House of the Red Door settled in new location
The House with the Red Door – a nonprofit safe house
Located: At the Summit Ridge Center, across Hwy. 9 from the Breckenridge Recreation Center
Hours: Open Monday through Friday from 10 a.m. until 1 p.m., and 4 p.m. until 7 p.m.
For more information: call HRD at (970) 453-7776, or to volunteer, contact Patti Bowen at (970) 668-1592
BRECKENRIDGE – Mark Calvanese received an unfriendly welcome in Summit County. Shortly after arriving from Philadelphia last autumn, Calvanese’s car and all his belongings were stolen. The thieves took everything but his clothes, he said.
Luckily for Calvanese, he was able to turn to the House with the Red Door (HRD) for help.
The brain child of Breckenridge Father Ron Griffin, HRD is a safe house for adults ages 23 to 35. The red door originated in churches in Europe, and is common in Episcopalian churches back East. It means “safe place or sanctuary,” Griffin said. “Behind this door is a safe place.”
Which is exactly what Calvanese found there.
“They helped me get back on my feet,” he said. “They were very supportive.”
The safe house provided Calvanese with a bed, a meal and guidance – without which, “I either would have frozen to death or I would have left Breckenridge.”
Now Calvanese is a cook at the Great Divide Lodge in Breckenridge. He has only good things to say about the organization, which is now just over a year old.
“Father Ron Griffin is concerned about people in general … everybody,” Calvanese said. “What he did for me, I can never give back enough.”
Calvanese’s story is one that warms Griffin’s heart. His is only one story of the 2,000 guests who have come through the red door since the safe house opened in March 2001.
Initially, the safe house was intended to provide a hot meal and a bed for those in need, 24-hours a day, seven days a week. But by autumn, safe house officials realized they had underestimated the need, Griffin said.
“We were expecting to be busy, but we were really overwhelmed,” he said.
Thus began the organization’s “steep learning curve,” Griffin said. Now those requesting a bed are interviewed to determine need.
“The philosophy about a person staying at the house is about safety issues, not convenience,” Griffin said. “They’re in an unsafe place or they’re overwhelmed by what has happened. Let’s say someone has … hit on some really hard times. They’re a little overwhelmed with the fact that they’ve lost their job (and) they can’t go home.”
There are eight beds in the HRD, but Griffin said the most they’ve housed in a single night is five. Most young adults visit the HRD for food, guidance and networking.
“It’s been very successful,” Griffin said. “I did not know the need was as great as it is in this county.”
But the first year had its challenges, perhaps the greatest of which was the need for a new location. When the HRD first opened its doors, it was located in a unit at Two Elks Condominiums in Breckenridge. But Griffin said the homeowners association made them feel far from welcome.

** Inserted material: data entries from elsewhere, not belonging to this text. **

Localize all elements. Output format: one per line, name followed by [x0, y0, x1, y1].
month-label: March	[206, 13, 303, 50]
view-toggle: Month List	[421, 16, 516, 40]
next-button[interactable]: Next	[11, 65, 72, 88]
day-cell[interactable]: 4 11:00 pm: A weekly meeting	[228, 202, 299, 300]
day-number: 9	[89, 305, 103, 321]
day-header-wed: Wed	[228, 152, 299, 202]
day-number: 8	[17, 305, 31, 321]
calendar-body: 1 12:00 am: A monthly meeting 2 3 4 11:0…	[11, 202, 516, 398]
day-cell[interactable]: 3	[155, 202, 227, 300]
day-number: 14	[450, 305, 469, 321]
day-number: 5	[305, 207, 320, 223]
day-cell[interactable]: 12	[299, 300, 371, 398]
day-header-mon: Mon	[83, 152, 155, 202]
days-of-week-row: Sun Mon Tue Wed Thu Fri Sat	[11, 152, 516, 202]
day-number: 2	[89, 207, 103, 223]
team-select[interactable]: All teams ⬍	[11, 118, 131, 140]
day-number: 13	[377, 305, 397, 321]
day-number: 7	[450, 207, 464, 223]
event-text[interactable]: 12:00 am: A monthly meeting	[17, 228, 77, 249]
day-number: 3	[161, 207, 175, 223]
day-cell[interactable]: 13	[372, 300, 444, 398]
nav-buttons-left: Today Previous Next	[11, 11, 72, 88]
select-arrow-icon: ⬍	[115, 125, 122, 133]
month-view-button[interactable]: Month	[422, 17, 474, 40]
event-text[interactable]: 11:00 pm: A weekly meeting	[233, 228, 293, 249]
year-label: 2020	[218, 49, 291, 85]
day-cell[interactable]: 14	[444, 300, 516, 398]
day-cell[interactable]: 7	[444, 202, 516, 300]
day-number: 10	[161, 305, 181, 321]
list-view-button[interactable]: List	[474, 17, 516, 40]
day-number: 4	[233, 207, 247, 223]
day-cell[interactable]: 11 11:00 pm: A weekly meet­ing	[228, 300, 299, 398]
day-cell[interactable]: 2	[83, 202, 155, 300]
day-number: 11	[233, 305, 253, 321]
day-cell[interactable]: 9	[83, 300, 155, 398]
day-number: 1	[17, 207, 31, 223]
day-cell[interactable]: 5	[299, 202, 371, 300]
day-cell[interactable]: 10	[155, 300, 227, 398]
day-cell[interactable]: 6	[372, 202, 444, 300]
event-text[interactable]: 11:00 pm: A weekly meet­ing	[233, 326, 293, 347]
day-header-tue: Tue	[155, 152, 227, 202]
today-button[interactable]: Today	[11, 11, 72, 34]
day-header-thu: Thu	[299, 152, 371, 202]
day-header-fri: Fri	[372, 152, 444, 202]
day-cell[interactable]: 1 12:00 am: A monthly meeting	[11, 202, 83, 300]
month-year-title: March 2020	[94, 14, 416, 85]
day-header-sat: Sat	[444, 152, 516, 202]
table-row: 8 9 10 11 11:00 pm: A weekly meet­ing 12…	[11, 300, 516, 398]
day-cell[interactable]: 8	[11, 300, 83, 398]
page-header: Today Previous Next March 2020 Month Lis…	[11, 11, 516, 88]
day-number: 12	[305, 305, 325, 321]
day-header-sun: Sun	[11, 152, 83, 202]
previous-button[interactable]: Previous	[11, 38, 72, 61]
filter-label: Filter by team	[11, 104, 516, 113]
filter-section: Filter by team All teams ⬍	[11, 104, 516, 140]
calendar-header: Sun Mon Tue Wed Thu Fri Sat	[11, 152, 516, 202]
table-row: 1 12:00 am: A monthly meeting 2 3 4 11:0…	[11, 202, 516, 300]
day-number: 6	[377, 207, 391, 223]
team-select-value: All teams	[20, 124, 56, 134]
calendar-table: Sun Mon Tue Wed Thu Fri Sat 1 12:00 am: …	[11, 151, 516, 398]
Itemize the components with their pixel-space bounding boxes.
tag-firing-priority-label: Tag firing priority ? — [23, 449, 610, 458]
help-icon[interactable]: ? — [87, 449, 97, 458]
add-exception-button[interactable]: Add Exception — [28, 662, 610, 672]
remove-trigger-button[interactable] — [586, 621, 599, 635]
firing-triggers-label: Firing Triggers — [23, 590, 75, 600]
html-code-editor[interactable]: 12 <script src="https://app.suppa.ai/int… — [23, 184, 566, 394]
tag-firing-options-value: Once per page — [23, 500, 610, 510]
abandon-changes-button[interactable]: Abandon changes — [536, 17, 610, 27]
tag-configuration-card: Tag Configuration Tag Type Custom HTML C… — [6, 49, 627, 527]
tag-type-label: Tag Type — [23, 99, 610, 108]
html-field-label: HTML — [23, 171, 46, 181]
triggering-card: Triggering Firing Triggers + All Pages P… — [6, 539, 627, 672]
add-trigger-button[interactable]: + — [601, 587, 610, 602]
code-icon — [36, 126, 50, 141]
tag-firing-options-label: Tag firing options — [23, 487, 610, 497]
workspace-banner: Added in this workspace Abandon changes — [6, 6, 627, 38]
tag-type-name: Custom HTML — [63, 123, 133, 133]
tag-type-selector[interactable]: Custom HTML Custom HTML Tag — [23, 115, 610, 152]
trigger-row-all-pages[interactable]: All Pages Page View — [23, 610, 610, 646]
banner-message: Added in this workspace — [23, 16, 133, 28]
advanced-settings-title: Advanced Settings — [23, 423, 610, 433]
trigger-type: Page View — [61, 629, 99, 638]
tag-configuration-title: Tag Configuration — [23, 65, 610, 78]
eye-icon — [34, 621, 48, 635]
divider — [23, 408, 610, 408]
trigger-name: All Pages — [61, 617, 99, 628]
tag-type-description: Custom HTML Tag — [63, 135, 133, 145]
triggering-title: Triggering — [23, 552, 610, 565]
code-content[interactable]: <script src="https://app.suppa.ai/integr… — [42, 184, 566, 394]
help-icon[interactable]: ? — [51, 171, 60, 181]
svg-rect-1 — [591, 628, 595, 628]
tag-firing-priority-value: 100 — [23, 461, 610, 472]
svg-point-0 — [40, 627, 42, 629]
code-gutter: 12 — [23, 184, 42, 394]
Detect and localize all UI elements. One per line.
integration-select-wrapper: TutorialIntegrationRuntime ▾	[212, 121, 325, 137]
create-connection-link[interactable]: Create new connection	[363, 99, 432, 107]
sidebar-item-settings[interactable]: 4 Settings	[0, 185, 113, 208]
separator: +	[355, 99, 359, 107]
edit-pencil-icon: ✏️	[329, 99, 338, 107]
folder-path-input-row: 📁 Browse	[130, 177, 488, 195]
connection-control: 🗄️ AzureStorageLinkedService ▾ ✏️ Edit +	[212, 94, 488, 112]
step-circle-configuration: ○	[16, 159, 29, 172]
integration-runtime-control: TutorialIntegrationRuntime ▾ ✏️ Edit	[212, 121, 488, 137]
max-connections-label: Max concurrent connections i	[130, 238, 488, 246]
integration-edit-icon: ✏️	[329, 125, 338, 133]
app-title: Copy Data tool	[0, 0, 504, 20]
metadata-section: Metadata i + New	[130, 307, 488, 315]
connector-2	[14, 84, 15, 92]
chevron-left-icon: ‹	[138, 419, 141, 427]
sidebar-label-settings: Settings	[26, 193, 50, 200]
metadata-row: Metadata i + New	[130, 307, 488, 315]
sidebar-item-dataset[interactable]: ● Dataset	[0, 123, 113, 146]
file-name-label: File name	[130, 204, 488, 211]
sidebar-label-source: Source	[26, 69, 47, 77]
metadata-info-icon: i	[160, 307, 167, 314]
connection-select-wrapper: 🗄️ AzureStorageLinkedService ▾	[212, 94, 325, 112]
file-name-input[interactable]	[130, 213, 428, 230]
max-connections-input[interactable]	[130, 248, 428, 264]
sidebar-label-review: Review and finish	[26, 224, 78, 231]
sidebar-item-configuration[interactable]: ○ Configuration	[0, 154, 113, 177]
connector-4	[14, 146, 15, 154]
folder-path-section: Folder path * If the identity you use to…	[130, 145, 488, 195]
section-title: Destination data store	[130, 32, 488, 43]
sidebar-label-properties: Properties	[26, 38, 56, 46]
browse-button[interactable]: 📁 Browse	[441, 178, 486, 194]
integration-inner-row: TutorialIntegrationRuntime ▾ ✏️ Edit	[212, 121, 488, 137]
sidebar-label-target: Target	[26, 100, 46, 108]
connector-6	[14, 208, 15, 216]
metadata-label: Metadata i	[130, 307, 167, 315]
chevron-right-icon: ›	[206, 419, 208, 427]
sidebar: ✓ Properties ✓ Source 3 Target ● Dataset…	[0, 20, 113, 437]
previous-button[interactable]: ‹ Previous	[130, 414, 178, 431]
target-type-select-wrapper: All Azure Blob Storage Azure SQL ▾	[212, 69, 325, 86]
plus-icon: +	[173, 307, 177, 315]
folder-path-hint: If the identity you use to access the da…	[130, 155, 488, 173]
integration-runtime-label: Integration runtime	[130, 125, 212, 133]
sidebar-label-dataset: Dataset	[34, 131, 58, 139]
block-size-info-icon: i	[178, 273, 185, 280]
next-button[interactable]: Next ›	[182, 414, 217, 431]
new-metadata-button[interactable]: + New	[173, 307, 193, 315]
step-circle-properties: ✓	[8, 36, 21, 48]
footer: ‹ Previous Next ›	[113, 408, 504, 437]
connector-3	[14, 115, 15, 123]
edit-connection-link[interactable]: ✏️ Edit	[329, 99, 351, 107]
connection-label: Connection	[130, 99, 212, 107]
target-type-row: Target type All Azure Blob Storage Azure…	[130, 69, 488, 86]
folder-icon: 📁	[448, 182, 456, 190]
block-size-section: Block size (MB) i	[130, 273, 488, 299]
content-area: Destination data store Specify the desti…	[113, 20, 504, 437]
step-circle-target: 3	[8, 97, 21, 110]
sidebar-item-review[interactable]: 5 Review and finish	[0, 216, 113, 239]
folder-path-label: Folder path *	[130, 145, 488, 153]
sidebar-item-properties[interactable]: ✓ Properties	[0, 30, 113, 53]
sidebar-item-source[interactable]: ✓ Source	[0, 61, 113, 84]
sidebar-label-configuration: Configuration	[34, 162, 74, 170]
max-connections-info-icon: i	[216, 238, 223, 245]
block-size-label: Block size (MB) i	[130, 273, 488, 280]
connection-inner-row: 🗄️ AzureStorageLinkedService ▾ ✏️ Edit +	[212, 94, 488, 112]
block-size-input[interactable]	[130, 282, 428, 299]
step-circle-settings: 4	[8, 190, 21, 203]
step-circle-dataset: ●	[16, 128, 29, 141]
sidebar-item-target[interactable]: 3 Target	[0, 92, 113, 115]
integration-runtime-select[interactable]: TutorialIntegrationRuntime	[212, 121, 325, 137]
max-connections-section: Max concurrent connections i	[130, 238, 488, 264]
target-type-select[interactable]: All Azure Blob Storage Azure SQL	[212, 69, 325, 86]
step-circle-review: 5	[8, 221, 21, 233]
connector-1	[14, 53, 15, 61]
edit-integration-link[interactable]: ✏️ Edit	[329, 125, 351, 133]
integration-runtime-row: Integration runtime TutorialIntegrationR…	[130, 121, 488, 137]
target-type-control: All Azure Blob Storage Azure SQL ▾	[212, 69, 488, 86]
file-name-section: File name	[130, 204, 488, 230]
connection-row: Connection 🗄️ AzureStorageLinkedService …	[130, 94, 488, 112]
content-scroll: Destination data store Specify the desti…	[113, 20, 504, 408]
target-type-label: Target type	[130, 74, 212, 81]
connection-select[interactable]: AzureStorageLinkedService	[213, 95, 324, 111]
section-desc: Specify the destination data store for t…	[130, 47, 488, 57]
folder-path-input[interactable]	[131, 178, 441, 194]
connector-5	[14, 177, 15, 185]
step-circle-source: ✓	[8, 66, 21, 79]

The homeowners association “just kept giving us grief about being there,” Griffin said. “We needed to find a place that would be more hospitable to this kind of outreach.”
In February, the HRD moved to its new home, at the Summit Ridge Center. This time, organization benefactors purchased the building and the HDR is leasing it from them, with the intent to buy.
The new location is located close to a Summit Stage bus stop and has plenty of parking – which might be good, considering the house once saw 115 clients in a week.
Approximately 45 volunteers help make the organization a success, said HRD volunteer coordinator Patti Bowen. Some volunteers make soup, others help serve the food, and still others volunteer their time to talk with safehouse guests.
Griffin said most guests have had some college education and are “trying to figure life out.” Griffin and volunteers give them a starting place. “We tend to be facilitators for kids with deeper (issues).”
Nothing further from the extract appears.